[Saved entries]
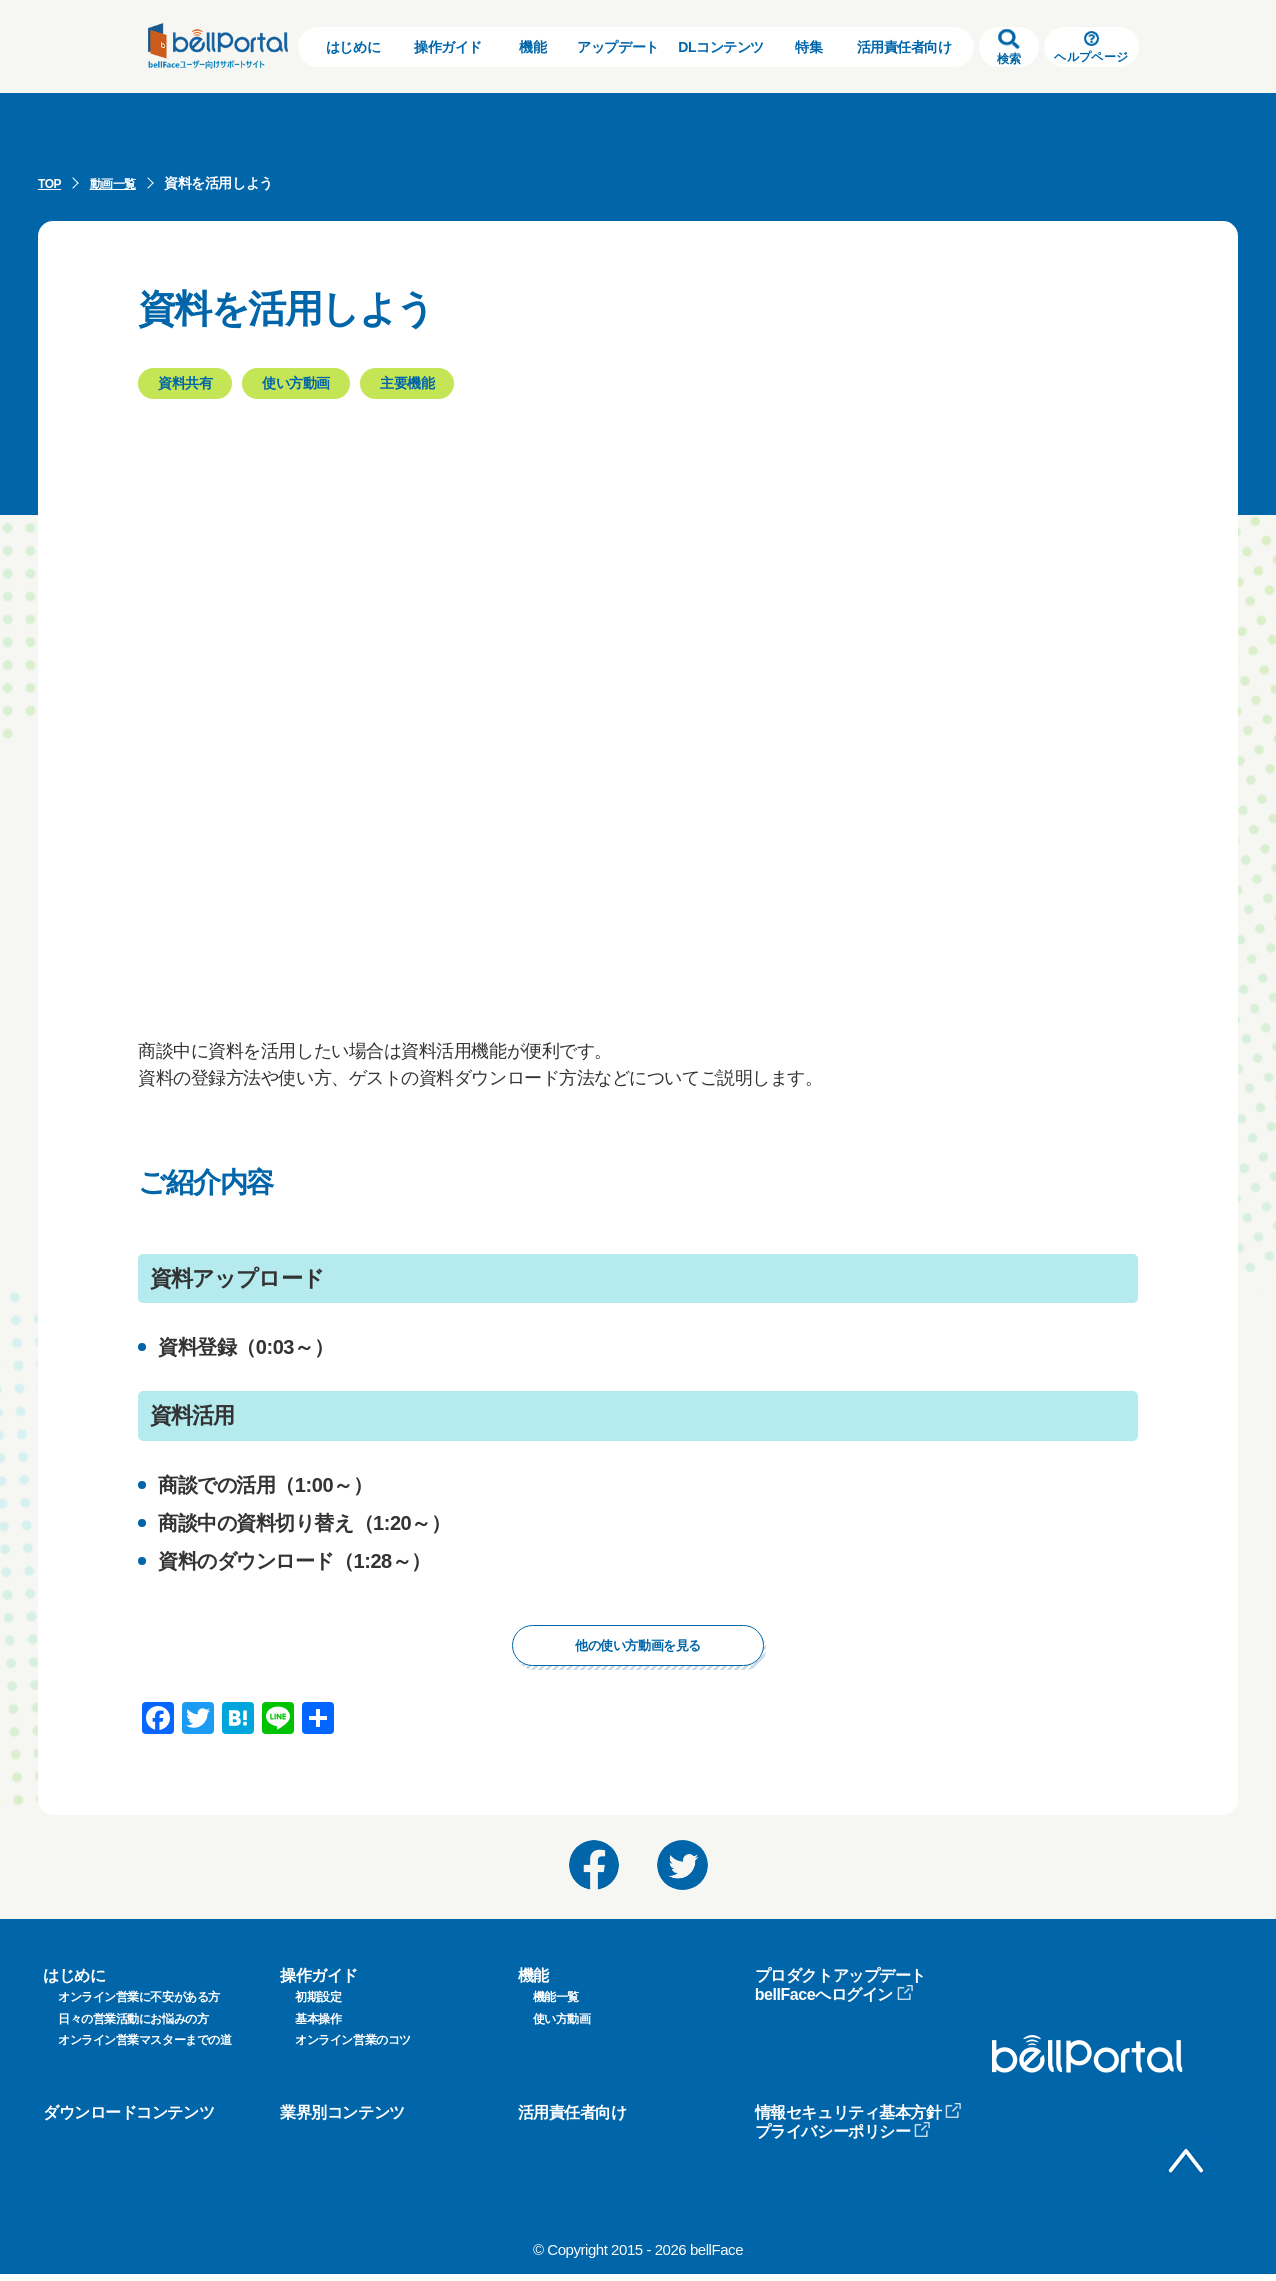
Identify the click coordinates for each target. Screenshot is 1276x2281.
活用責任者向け (904, 47)
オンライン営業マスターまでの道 (144, 2048)
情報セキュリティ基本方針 (859, 2119)
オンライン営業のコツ (353, 2048)
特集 (808, 47)
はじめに (353, 47)
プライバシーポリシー (843, 2139)
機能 (532, 47)
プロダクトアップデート (840, 1982)
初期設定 (318, 2005)
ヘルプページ (1091, 47)
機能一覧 (556, 2005)
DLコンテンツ (721, 47)
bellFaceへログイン (834, 2002)
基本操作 (318, 2026)
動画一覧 (121, 183)
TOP (51, 183)
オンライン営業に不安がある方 (139, 2005)
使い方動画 (562, 2026)
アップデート (617, 47)
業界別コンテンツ (342, 2119)
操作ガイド (448, 47)
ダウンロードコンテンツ (128, 2119)
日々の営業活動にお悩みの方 (133, 2026)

WHAT YOU ARE ASKED TO DO
For the entries above, transcribe precisely the lines from the one with "ヘルプページ (1091, 47)" through the end, including both.

SOLUTION FOR THIS PROBLEM
ヘルプページ (1091, 47)
機能一覧 (556, 2005)
DLコンテンツ (721, 47)
bellFaceへログイン (834, 2002)
基本操作 (318, 2026)
動画一覧 (121, 183)
TOP (51, 183)
オンライン営業に不安がある方 (139, 2005)
使い方動画 (562, 2026)
アップデート (617, 47)
業界別コンテンツ (342, 2119)
操作ガイド (448, 47)
ダウンロードコンテンツ (128, 2119)
日々の営業活動にお悩みの方 (133, 2026)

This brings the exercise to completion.